Neste recorte de identidade e perspectiva histórica cabe o exercício dos afetos e da razão ao perceber a Praça do Ferreira como elemento das representações do correr do tempo da cidade, suas representações e simbologias da cearensidade.
O caminhar da narrativa carece resgatar a memória histórica do lugar, destacar acontecimentos e pessoas que representem, de forma recortada, as convergências e contradições do lugar.
"A praça, no sentido mais amplo do conceito, é do povo. Carrega o espelho das expressões democráticas das cidades no transcorrer do tempo."
A praça sofreu ao longo dos anos várias reformas, possuindo diversos nomes: Feira Nova; Largo das Trincheiras; Pedro II; Do Ferreira; Municipal. Seu atual nome deve-se a Antônio Rodrigues Ferreira de Macedo (1800-1859), mais conhecido como boticário Ferreira, político que de 1843 a 1859 ocupou cargos de vereador, prefeito e presidente da Câmara Municipal de Fortaleza. Em 1871, o espaço passa a se chamar Praça do Ferreira para homenageá-lo.

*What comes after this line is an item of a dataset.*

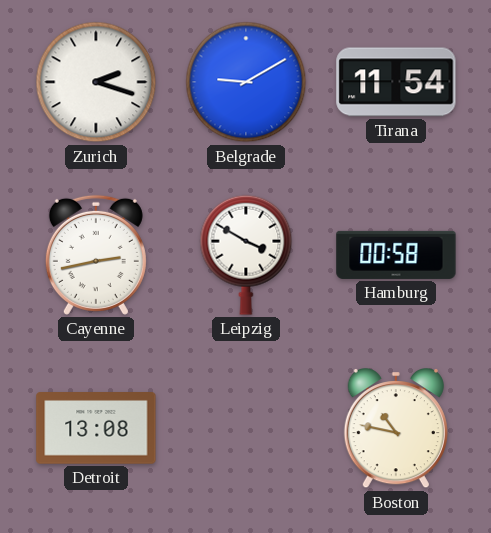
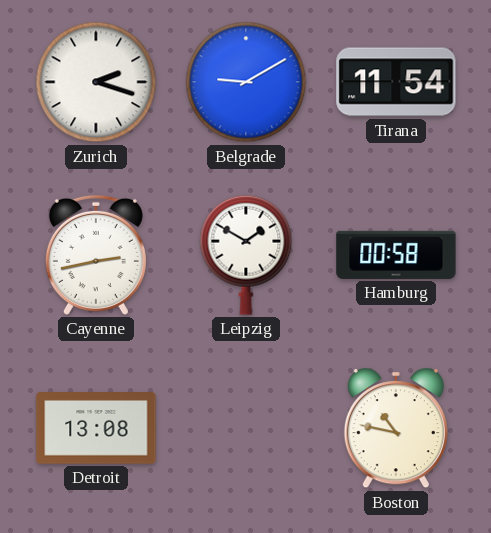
Leipzig: 3:50 -> 1:50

A praça, no sentido mais amplo do conceito, é do povo. Carrega o espelho das expressões democráticas das cidades no transcorrer do tempo. Nos versos de “Tempo rei”, de Gilberto Gil, encontra-se a percepção da transitoriedade: “Transformai as velhas formas do viver”.
A Praça do Ferreira seguiu avançando o tempo das transformações. Nos séculos XIX e XX foi principal cenário da vida social, cultural, política e econômica da cidade, do Estado. Ali, haviam os famosos quiosques (Café Riche, Café Java, Café do Comércio, Café Elegante, Café Iracema) que reunia a população, intelectualidade e formadores de opinião.

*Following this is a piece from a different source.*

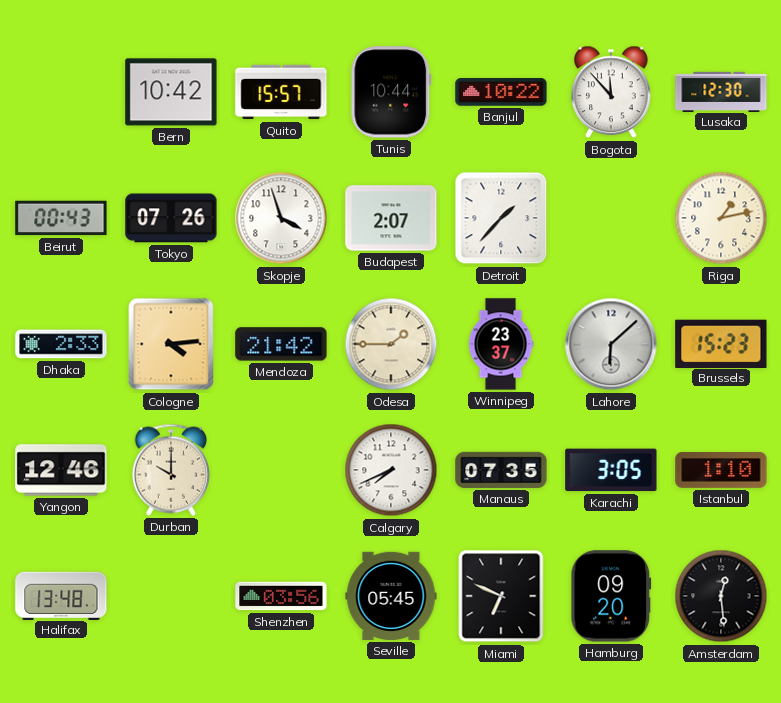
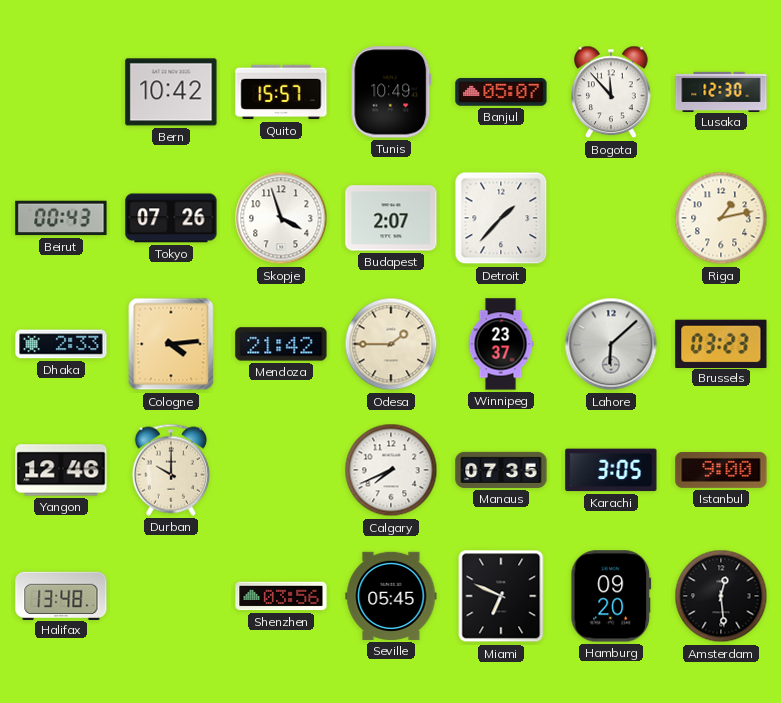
Tunis: 10:44 -> 10:49
Banjul: 10:22 -> 05:07
Brussels: 15:23 -> 03:23
Istanbul: 1:10 -> 9:00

No final do século XIX, surgia na Praça do Ferreira a Padaria Espiritual, agremiação literária formada por escritores, pintores e músicos, buscava despertar nos moradores o gosto pela literatura. Dentre os participantes destacam-se: Antônio Sales, Juvino Guedes, José Carlos Júnior, Juvenal Galeno, Rodolfo Teófilo, Cabral de Alencar, Lopes Filho, Lívio Barreto, Ulisses Bezerra, Temístocles Machado e Tibúrcio de Freitas.

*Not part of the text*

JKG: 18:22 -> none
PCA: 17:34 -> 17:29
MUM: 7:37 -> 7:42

Os quiosques desaparecem na reforma da praça em 1902 e surge como destaque o “Jardim 7 de Setembro”, veio a desaparecer na reforma seguinte de 1920 com a implantação de um coreto. O coreto foi espaço de discursos, manifestações, músicas, encontros e ebulição da cidade. Em 1932 é demolido o coreto e dois anos depois é inaugurado a “Coluna da Hora”. Em 1949, no lado norte da Praça, é construído o Abrigo Central, servia como parada das linhas de ônibus e boxes de produtos. Em 1969 são demolidos o Abrigo Central e a Coluna da Hora, funcionando sua versão mais absurda e feia da Praça, em contínuo processo de distanciamento das pessoas e eliminação dos espaços de manifestações populares. Em 1991 resgatou-se a Coluna da Hora e a versão contemporânea que temos da Praça do Ferreira.
"O século XXI escancarou o processo de esquecimento e abandono que o Centro vem gradativamente sofrendo desde o final do século passado"
As histórias, causos e reflexões sobre a Praça do Ferreira são infindáveis, porque continuam a ser construídas dia a dia por quem lá habita ou transita. Como exercício de leitura recomendo dois agradáveis livros: “A praça do povo”, de Alberto S. Galeno; “Fortaleza descalça”, de Otacílio de Azevedo.
O século XXI escancarou o processo de esquecimento e abandono que o Centro vem gradativamente sofrendo desde o final do século passado, decorrente dos novos conceitos de urbanismo, especulação imobiliária, má gestão pública e comportamentos sociais. O Centro volta-se, hoje, marcadamente para o comércio, além de expor uma grave fratura social, os moradores de rua.
Ao anoitecer da semana e nos finais de semana, quando o movimento cessa, a população invisibilizada (e cada vez mais presente na cidade) dos moradores de rua faz morada na Praça do Ferreira e arredores. São famílias, crianças, mulheres e homens nas mais variadas idades, largados, esquecidos, humilhados, abandonados pela sociedade. Imperativo repensarmos os espaços públicos e seus cidadãos, dignamente.